To do: Starting at the first line of the data below, write out each line exactly until you reach the line containing "National Wealth Management, Old", and include that line too.
|---|
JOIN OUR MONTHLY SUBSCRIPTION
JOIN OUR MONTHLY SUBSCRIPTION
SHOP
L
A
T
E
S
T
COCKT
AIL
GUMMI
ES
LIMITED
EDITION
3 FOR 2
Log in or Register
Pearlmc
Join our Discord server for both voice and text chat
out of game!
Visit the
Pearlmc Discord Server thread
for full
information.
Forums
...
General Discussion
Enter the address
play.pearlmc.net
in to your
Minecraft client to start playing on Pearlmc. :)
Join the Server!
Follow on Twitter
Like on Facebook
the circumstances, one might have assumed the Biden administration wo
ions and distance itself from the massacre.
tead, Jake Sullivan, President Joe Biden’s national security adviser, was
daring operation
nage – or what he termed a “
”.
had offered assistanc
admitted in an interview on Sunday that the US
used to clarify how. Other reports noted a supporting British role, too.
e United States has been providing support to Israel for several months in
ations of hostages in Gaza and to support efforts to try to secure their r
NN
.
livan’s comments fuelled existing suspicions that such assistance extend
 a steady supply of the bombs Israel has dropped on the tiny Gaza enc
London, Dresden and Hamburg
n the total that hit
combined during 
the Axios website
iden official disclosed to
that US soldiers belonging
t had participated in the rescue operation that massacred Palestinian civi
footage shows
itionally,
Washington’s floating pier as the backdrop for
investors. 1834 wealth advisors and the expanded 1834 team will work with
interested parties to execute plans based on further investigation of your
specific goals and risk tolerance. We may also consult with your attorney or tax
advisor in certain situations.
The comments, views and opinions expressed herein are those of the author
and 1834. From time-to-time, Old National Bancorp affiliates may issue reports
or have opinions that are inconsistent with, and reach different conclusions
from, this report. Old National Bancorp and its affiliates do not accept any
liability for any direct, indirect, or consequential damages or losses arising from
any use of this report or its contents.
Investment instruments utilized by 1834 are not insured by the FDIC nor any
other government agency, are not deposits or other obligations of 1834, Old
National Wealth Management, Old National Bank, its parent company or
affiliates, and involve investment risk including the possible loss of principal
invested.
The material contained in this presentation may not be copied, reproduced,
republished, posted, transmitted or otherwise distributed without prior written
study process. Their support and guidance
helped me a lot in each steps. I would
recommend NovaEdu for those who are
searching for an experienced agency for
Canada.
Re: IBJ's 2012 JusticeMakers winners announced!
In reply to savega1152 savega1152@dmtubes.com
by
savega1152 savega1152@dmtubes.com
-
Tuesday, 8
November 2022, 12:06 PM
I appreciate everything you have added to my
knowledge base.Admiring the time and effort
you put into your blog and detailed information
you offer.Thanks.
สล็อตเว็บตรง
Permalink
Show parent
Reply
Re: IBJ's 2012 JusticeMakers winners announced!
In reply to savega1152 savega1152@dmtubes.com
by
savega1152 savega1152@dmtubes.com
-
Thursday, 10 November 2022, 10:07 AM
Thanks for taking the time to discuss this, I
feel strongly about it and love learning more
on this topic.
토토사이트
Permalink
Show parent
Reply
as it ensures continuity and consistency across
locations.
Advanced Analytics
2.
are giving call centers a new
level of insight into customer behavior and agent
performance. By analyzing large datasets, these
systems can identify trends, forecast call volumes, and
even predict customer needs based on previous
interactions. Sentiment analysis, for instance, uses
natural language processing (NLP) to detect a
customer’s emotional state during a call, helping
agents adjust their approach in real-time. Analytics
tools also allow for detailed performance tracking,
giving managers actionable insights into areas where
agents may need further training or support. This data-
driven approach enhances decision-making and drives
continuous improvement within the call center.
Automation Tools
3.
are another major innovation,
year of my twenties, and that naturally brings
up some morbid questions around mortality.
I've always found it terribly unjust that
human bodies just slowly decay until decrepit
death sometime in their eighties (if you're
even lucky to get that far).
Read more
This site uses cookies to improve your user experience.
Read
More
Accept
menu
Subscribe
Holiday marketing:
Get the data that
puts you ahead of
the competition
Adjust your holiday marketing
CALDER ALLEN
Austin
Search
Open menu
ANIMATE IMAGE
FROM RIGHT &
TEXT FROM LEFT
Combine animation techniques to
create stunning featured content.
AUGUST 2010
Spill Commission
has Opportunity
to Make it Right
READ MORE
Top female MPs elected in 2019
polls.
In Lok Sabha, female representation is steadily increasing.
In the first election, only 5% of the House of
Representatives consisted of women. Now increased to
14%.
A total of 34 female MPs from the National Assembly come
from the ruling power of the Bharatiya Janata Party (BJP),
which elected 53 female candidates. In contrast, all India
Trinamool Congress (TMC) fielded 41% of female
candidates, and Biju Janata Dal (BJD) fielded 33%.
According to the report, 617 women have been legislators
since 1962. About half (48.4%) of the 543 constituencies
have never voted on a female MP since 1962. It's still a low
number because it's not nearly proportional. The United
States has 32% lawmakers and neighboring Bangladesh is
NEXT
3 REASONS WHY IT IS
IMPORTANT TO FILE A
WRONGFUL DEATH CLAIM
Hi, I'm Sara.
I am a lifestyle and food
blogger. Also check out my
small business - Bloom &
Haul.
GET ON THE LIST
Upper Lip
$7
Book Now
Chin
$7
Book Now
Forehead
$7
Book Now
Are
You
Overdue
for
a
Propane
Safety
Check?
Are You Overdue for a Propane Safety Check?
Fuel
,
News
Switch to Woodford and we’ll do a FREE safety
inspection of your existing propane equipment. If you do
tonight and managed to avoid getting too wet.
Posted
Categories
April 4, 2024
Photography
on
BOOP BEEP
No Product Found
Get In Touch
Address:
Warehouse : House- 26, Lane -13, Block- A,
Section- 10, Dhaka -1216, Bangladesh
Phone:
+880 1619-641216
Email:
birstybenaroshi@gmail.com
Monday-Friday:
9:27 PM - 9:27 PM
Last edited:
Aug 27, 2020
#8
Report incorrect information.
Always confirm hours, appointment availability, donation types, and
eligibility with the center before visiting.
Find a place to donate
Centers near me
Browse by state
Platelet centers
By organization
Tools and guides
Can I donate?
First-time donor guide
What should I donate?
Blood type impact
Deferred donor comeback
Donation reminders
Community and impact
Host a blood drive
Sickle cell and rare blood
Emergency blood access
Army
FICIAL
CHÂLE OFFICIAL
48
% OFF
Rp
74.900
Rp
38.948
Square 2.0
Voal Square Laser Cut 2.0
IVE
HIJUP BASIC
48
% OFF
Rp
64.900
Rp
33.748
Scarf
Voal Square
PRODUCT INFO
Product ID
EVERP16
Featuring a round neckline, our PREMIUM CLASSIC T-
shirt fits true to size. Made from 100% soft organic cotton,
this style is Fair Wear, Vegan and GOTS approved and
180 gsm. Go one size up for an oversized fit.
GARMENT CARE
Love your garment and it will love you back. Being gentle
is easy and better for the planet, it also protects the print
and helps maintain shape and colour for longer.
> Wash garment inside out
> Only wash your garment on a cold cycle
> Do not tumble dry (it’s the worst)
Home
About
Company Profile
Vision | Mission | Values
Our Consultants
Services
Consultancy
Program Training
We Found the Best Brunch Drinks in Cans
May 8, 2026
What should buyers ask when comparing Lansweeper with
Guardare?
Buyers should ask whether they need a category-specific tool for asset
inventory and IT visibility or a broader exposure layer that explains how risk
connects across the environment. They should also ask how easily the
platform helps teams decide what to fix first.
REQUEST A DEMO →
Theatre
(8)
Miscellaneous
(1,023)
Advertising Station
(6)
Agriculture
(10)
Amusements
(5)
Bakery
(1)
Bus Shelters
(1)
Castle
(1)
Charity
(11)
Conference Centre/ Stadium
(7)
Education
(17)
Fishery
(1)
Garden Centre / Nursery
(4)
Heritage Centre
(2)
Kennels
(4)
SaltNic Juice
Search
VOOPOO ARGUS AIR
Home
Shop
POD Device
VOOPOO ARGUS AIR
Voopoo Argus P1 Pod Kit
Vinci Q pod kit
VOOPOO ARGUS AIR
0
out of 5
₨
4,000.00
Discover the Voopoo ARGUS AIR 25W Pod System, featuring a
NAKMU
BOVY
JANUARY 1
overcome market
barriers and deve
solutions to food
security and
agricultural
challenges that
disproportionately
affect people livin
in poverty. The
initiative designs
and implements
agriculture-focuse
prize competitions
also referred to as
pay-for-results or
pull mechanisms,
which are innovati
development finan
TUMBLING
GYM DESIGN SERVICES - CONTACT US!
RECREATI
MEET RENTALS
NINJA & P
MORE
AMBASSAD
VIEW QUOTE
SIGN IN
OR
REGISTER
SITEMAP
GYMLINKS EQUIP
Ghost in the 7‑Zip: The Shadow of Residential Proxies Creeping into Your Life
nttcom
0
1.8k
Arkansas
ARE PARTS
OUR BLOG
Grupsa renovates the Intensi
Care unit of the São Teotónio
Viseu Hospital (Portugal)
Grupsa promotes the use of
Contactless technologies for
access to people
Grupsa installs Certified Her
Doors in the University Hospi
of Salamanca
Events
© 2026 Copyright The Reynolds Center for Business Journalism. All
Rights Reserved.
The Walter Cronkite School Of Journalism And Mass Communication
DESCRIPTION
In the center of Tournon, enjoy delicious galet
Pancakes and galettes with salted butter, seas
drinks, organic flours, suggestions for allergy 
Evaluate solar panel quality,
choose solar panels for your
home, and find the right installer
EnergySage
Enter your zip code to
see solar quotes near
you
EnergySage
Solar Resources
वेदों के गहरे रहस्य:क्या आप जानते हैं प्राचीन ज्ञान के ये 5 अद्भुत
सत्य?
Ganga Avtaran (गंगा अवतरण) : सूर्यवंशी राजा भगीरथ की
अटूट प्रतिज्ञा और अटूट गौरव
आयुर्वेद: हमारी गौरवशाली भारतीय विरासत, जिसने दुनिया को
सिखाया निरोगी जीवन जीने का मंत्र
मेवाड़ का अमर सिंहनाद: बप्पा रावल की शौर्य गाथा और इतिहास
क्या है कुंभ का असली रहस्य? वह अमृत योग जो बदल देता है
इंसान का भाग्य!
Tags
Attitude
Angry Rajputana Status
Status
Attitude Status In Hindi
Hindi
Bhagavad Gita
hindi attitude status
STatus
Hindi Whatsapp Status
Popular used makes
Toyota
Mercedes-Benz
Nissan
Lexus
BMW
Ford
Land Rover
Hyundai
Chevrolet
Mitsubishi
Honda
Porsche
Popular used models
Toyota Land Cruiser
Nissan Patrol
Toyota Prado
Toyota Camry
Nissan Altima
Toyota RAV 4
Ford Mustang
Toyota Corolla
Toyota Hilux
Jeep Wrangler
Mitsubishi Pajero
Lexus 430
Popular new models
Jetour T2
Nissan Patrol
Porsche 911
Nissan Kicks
|---|
Task output:
JOIN OUR MONTHLY SUBSCRIPTION
JOIN OUR MONTHLY SUBSCRIPTION
SHOP
L
A
T
E
S
T
COCKT
AIL
GUMMI
ES
LIMITED
EDITION
3 FOR 2
Log in or Register
Pearlmc
Join our Discord server for both voice and text chat
out of game!
Visit the
Pearlmc Discord Server thread
for full
information.
Forums
...
General Discussion
Enter the address
play.pearlmc.net
in to your
Minecraft client to start playing on Pearlmc. :)
Join the Server!
Follow on Twitter
Like on Facebook
the circumstances, one might have assumed the Biden administration wo
ions and distance itself from the massacre.
tead, Jake Sullivan, President Joe Biden’s national security adviser, was
daring operation
nage – or what he termed a “
”.
had offered assistanc
admitted in an interview on Sunday that the US
used to clarify how. Other reports noted a supporting British role, too.
e United States has been providing support to Israel for several months in
ations of hostages in Gaza and to support efforts to try to secure their r
NN
.
livan’s comments fuelled existing suspicions that such assistance extend
 a steady supply of the bombs Israel has dropped on the tiny Gaza enc
London, Dresden and Hamburg
n the total that hit
combined during 
the Axios website
iden official disclosed to
that US soldiers belonging
t had participated in the rescue operation that massacred Palestinian civi
footage shows
itionally,
Washington’s floating pier as the backdrop for
investors. 1834 wealth advisors and the expanded 1834 team will work with
interested parties to execute plans based on further investigation of your
specific goals and risk tolerance. We may also consult with your attorney or tax
advisor in certain situations.
The comments, views and opinions expressed herein are those of the author
and 1834. From time-to-time, Old National Bancorp affiliates may issue reports
or have opinions that are inconsistent with, and reach different conclusions
from, this report. Old National Bancorp and its affiliates do not accept any
liability for any direct, indirect, or consequential damages or losses arising from
any use of this report or its contents.
Investment instruments utilized by 1834 are not insured by the FDIC nor any
other government agency, are not deposits or other obligations of 1834, Old
National Wealth Management, Old National Bank, its parent company or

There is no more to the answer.